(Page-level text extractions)
== == ==

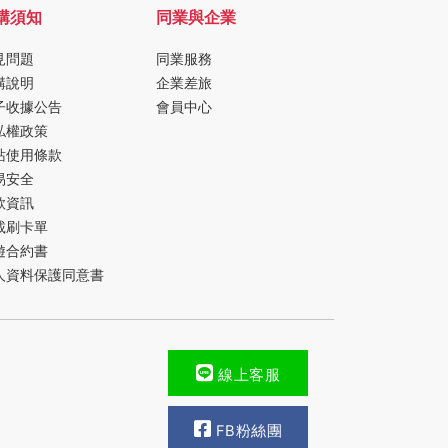
購須知
同業與企業
見問題
同業服務
購說明
企業差旅
子收據公告
會員中心
私權政策
站使用條款
易安全
款資訊
載刷卡單
遊合約書
人資料保護同意書
線上客服
FB粉絲團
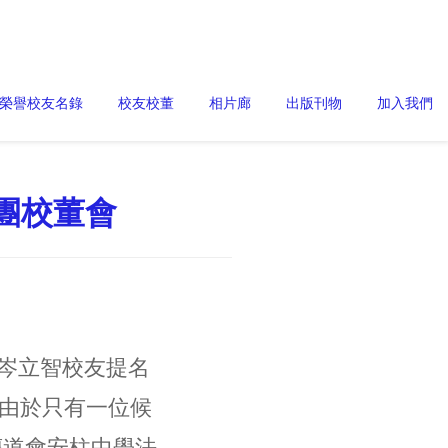
榮譽校友名錄
校友校董
相片廊
出版刊物
加入我們
法團校董會
 由岑立智校友提名
。由於只有一位候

== == ==

Task to complete
Please provide a faithful transcription of all the data, pictures excluded.

Response
購須知
同業與企業
見問題
同業服務
購說明
企業差旅
子收據公告
會員中心
私權政策
站使用條款
易安全
款資訊
載刷卡單
遊合約書
人資料保護同意書
線上客服
FB粉絲團
榮譽校友名錄
校友校董
相片廊
出版刊物
加入我們
法團校董會
 由岑立智校友提名
。由於只有一位候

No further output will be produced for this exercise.